What Bloomberg Economics says. . .
“Beyond October, we expect wage expansion to remain robust for at least several months. However, risks are receding, as weak external demand, particularly in China, may simply weigh on the economy, prompting companies to raise wages.
— Taro Kimura, economist
For the full report, click here
Although Tuesday’s data showed an acceleration in wage growth, this is arguably still not enough for the BoJ, given that nominal wage increases of 3% have been discussed in the past as a necessary point to generate solid 2% inflation.
Real monetary earnings fell 2. 4% from a year earlier as price increases remained stronger than the central bank’s initial assumption. Inflation in Tokyo heated up further in October, underscoring the patience of upward pressure on prices.
Rising costs have undermined consumers’ purchasing power.
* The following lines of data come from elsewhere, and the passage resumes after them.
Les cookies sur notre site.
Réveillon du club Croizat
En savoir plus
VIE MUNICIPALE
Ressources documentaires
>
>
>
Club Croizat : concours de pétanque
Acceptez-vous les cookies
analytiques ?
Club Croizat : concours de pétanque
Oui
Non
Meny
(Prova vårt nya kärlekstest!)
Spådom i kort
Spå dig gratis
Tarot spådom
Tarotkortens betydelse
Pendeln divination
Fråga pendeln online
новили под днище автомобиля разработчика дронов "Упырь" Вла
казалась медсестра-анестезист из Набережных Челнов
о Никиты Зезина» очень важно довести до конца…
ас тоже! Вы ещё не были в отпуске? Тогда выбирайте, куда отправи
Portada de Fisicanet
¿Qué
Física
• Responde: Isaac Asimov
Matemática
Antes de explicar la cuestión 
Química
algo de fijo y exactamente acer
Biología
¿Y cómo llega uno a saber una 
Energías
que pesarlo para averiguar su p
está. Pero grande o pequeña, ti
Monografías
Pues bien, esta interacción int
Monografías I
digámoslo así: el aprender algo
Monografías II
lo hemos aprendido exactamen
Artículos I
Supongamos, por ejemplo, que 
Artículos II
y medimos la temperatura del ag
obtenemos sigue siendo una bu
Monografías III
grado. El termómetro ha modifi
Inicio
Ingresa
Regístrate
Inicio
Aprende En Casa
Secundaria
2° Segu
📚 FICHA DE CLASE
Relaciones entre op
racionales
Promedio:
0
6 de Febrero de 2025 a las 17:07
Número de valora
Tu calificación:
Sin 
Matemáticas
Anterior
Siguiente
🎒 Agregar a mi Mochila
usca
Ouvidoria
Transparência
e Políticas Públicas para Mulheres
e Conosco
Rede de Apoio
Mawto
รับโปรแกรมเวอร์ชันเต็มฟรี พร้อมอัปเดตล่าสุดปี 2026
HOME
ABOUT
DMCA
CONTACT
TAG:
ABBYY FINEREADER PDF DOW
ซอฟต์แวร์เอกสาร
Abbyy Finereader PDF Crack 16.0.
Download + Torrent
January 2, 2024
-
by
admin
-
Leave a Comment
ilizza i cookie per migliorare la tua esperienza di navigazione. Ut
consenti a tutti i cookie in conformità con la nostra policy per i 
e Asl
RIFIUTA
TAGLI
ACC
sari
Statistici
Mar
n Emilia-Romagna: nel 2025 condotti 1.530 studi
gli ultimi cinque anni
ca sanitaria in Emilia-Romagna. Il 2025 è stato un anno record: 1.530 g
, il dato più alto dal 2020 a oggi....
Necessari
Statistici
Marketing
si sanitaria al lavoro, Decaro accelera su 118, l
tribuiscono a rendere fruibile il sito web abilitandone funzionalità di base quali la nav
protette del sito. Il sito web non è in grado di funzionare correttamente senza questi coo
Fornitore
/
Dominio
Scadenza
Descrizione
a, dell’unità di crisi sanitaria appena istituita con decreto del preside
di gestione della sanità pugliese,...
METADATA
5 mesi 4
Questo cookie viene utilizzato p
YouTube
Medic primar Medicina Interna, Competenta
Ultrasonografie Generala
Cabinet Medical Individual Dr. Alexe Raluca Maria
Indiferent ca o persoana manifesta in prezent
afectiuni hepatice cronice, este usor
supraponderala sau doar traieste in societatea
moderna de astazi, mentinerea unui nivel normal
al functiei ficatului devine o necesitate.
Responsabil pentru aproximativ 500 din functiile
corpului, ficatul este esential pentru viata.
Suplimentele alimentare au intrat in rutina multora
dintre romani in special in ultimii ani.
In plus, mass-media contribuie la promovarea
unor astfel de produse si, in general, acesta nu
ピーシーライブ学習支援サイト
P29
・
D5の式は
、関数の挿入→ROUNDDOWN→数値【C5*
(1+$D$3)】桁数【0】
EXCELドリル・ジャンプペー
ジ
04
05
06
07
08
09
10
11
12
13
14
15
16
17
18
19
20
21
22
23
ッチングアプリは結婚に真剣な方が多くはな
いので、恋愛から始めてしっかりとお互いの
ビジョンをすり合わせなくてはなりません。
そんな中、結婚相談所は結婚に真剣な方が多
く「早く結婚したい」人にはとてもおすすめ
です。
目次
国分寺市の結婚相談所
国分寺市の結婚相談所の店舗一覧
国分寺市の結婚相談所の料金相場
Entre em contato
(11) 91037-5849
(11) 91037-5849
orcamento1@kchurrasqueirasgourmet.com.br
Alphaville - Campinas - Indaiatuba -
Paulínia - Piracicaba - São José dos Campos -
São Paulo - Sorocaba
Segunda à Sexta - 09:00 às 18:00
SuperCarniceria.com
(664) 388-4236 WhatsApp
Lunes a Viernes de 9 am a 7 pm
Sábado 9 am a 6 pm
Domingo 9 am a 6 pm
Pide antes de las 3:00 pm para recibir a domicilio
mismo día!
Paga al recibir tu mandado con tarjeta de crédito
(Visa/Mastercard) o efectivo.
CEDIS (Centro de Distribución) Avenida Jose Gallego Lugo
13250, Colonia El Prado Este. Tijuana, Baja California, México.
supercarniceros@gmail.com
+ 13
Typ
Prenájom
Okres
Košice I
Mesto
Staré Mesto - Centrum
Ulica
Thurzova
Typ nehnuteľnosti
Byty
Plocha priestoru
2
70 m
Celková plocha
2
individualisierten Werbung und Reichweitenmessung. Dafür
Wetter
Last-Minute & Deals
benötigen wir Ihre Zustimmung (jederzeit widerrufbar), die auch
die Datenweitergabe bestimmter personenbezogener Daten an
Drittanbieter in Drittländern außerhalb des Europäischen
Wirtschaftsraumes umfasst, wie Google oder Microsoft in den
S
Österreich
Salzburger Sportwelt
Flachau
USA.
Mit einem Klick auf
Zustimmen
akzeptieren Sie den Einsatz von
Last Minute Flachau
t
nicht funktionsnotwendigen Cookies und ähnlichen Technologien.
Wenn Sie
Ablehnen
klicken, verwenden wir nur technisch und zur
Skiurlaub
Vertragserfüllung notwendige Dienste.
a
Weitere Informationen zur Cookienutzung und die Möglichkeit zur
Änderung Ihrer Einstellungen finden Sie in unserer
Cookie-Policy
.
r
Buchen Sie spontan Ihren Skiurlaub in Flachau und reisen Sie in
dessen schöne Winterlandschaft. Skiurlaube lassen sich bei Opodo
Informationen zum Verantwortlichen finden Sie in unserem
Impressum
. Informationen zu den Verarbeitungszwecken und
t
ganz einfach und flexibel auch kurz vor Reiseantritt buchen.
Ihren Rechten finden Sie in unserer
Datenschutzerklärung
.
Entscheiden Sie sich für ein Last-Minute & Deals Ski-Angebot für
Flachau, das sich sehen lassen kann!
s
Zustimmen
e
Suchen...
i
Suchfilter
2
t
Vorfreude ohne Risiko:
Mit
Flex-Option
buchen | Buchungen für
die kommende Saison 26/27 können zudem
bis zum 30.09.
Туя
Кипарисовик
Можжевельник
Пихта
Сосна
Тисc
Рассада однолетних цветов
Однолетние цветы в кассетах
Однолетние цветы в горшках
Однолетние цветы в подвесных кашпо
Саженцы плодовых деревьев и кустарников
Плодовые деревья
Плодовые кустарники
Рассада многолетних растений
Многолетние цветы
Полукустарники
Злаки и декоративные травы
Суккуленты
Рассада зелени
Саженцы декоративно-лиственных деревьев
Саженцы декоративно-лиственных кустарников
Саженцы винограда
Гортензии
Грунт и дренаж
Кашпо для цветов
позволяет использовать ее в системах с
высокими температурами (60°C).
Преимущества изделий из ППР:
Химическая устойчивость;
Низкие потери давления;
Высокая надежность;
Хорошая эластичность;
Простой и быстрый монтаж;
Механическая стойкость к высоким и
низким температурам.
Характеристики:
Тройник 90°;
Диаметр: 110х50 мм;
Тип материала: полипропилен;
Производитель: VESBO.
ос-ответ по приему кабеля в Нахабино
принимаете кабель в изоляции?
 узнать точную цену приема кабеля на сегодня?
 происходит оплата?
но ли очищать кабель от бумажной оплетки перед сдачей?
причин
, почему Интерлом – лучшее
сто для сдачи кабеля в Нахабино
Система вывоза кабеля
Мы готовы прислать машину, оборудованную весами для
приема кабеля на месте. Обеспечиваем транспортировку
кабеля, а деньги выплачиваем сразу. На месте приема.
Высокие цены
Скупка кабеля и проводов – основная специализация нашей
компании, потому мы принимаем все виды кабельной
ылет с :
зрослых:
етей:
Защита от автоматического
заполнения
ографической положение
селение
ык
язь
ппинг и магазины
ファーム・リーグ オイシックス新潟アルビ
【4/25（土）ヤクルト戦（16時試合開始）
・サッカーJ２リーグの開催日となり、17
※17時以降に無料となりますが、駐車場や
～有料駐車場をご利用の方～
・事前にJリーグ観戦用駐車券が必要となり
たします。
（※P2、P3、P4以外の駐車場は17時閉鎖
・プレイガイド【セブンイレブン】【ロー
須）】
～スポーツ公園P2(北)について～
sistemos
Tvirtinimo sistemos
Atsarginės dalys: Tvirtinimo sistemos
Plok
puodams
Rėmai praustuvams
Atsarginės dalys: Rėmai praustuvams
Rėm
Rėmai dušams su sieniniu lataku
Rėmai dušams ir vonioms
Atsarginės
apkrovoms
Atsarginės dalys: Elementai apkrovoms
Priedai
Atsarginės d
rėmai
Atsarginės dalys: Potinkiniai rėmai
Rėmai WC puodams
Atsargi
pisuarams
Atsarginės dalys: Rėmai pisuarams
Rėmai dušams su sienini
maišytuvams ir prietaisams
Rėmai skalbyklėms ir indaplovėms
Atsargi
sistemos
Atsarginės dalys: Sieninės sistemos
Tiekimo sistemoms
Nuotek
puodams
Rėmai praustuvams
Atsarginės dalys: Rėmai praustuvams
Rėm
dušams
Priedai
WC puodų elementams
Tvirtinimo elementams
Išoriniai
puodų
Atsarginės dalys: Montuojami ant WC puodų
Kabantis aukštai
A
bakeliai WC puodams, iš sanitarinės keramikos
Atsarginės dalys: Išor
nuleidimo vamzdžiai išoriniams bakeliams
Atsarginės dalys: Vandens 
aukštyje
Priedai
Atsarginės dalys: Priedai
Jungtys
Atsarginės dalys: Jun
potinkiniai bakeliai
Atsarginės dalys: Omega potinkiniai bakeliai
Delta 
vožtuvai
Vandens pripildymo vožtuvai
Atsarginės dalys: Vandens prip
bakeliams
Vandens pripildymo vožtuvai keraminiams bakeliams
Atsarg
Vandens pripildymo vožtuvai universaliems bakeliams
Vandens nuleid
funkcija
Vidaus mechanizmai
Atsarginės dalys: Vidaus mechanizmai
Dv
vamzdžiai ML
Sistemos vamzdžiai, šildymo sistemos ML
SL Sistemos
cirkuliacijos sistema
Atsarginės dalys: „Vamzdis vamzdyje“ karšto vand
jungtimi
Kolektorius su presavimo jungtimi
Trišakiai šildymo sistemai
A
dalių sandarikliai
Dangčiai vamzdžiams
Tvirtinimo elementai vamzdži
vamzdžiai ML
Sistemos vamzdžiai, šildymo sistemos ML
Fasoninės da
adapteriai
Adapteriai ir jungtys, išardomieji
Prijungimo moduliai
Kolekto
Japanese households cut spending in September by 2. 8% from a year earlier, with spending up 0. 3% from last month.
Prime Minister Fumio Kishida is looking to boost consumption amid emerging costs with a larger-than-expected economic stimulus package announced last week.
The plan, which totals more than 17 trillion yen ($114 billion), includes measures such as tax cuts on the source of income and cash distributions to low-income households. It is expected to boost the economy by 1. 2% annually over the next few years. 3 years, with a global contribution of 19 trillion yen to the economy, according to the company’s calculations.
Still, those efforts didn’t contribute to Kishida’s popularity. Support for the prime minister hit a new low in a primary region, falling below a point seen as a danger zone for prime ministers, and respondents indicated they did not believe in his new economic policy. stimulus package.
–With those of Toru Fujioka and Keiko Ujikane.